Le versant américain du cinéma de John Schlesinger a à voir avec la notion de justice, celle subordonnée à la loi et qui s’avère souvent défectueuse, celle que se donne l’individu conscient des limites de la loi de son pays et n’hésitant pas à l’enfreindre. Ses films proposent une articulation entre ces deux sphères, entre justice étatique et justice personnelle, conformément au mythe du pionnier fondateur soucieux de préserver ses droits dans un monde défini par le chaos et la duplicité.
Et derrière ses accents burlesques, Honky Tonk Freeway décline cette thématique essentielle sous une forme chorale et comique, adoptant comme point de départ la colère d’une bourgade devant l’injustice : le pot-de-vin ne suffit pas, le politique ne tient pas sa parole, la ville se meurt et risque de devenir une ghost town… Injustice à réparer, illégalement bien entendu. Aguicher les automobilistes, rendre le pont infranchissable, offrir le gîte, le couvert, l’essence et les petits plaisirs. Schlesinger fait de la colère des habitants une révolte légitime, et cette légitimité est d’autant plus forte qu’elle constitue, à l’échelle du long métrage, le moyeu autour duquel gravitent les protagonistes, leur point de rencontre. La ville de Ticlaw – dont le nom laisse entendre « law », la loi, et « tic », le compte à rebours d’une charge explosive – est le cœur du récit, constamment déviée par les trajets concurrents ; aussi le film prend-il l’aspect d’une carte géante composée de points de départ et de trajectoires géographiques ayant pour destination non pas Miami mais la bourgade rose bonbon qui ne sait plus quoi inventer pour attirer à elle les touristes : un éléphant fait du ski nautique – bon, il n’est pas très doué –, les devantures des magasins et de l’église sont entièrement couvertes de peinture criarde, un zoo promet lions, lionnes, éléphants et rhinocéros.

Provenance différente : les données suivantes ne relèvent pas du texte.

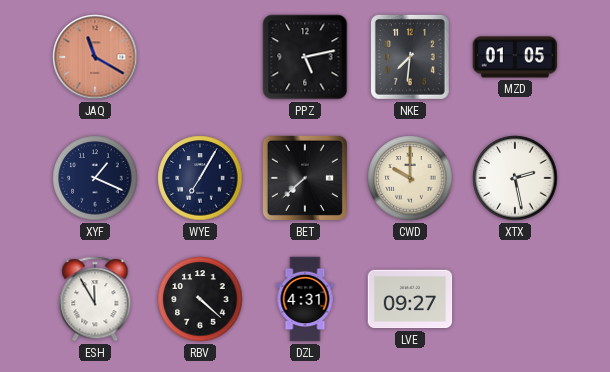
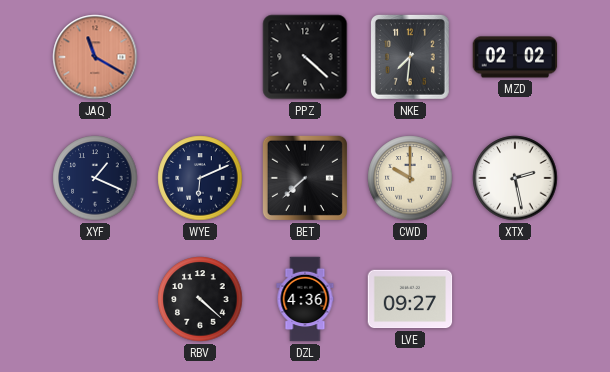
PPZ: 5:13 -> 4:22
MZD: 01:05 -> 02:02
WYE: 7:05 -> 6:11
ESH: 11:55 -> none
DZL: 4:31 -> 4:36
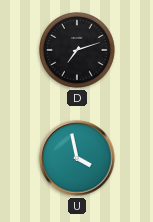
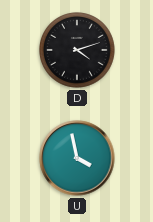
D: 7:12 -> 4:12
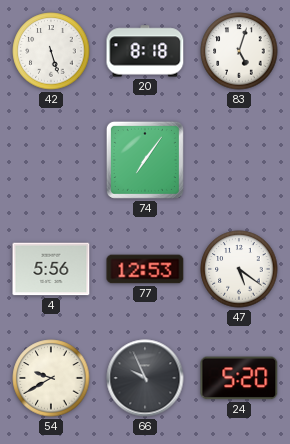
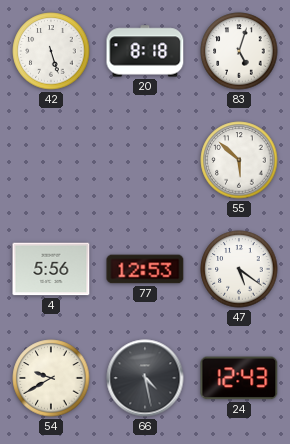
74: 7:06 -> none
55: none -> 5:52
66: 9:56 -> 4:28
24: 5:20 -> 12:43
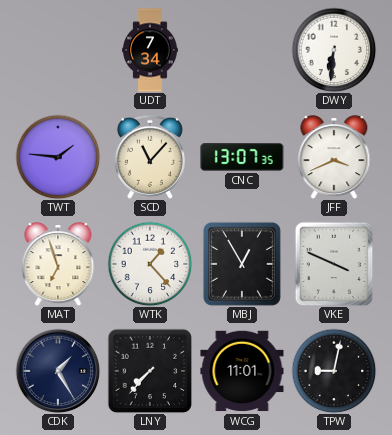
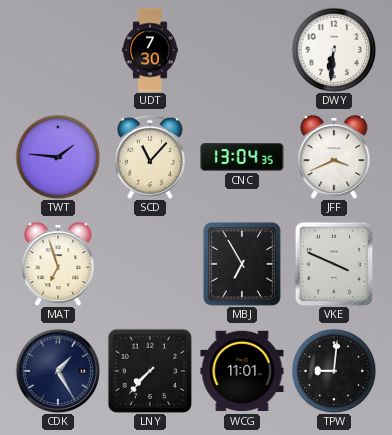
UDT: 7:34 -> 7:30
CNC: 13:07 -> 13:04
WTK: 1:23 -> none
MBJ: 12:55 -> 6:55
TPW: 9:02 -> 9:01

Honky Tonk Freeway représente ainsi la frénésie consumériste à l’œuvre dans la société américaine, chacun de ses personnages incarnant un type de « réussite » américaine, une déclinaison parodique du self made man : les deux braqueurs amateurs investissent leur argent volé dans des fruits de mer qu’ils ne savent manger ou des vêtements de mauvais goût, les deux voleurs de voiture commettent des délits tout en se montrant éthiques – ils dérobent les véhicules mais laissent les bagages –, une serveuse est séduite par un beau-parleur qui se dit thérapeute et lui promet une fortune à venir, la bonne famille US avec son couple parental et ses deux enfants (une fille, un garçon) dans leur camping-car tout confort, sillonne les paysages de l’Ouest américain sans y prêter attention. Les couples ou groupes de personnages servent à Schlesinger d’instruments de désacralisation et de dégradation des valeurs traditionnelles, processus exacerbé par la présence de deux religieuses, renvoyant chacune à un cliché : la mère supérieure est caractérisée par sa cruauté et son dolorisme, la femme plus jeune par ses regrets et son envie de liberté.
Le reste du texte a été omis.